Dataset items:
# # # # #

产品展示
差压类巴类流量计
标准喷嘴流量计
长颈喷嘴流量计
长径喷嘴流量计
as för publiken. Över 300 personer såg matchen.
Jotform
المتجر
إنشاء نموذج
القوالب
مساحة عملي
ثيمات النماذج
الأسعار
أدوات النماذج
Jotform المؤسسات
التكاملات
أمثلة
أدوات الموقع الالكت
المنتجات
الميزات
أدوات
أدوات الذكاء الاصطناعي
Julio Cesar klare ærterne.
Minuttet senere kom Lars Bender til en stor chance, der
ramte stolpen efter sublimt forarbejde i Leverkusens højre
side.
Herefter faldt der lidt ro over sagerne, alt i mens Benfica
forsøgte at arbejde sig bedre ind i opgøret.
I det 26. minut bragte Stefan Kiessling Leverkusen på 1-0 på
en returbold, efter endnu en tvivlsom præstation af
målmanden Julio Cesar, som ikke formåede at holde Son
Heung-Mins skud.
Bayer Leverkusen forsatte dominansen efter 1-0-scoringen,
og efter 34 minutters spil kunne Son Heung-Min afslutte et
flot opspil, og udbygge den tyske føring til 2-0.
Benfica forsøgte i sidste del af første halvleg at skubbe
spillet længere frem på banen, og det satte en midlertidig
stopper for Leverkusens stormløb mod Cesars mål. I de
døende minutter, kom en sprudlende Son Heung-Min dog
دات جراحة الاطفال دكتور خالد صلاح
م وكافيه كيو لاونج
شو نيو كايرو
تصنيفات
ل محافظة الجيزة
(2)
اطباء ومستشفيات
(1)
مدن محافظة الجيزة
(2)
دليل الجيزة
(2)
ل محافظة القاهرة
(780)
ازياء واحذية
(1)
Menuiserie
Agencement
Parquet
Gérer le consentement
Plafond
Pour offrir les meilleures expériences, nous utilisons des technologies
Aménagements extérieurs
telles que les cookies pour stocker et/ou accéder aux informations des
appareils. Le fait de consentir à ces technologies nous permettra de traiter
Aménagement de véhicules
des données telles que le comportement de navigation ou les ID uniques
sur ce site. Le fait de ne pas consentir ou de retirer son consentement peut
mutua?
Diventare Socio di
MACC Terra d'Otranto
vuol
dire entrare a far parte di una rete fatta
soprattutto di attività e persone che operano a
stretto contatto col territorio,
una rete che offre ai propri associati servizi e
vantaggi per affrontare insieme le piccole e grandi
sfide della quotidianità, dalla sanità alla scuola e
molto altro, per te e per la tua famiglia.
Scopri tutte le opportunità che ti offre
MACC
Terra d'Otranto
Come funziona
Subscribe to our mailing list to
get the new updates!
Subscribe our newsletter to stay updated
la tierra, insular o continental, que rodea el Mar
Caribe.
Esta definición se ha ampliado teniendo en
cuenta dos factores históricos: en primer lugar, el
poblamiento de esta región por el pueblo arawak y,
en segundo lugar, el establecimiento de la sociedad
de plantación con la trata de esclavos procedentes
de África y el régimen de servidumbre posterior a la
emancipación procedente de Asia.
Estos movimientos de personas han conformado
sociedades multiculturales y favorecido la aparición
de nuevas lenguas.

# # # # #

§ Task details
Your answer should be one number: the count of lines in the data above that include the word "rete".

§ Result for this exercise
2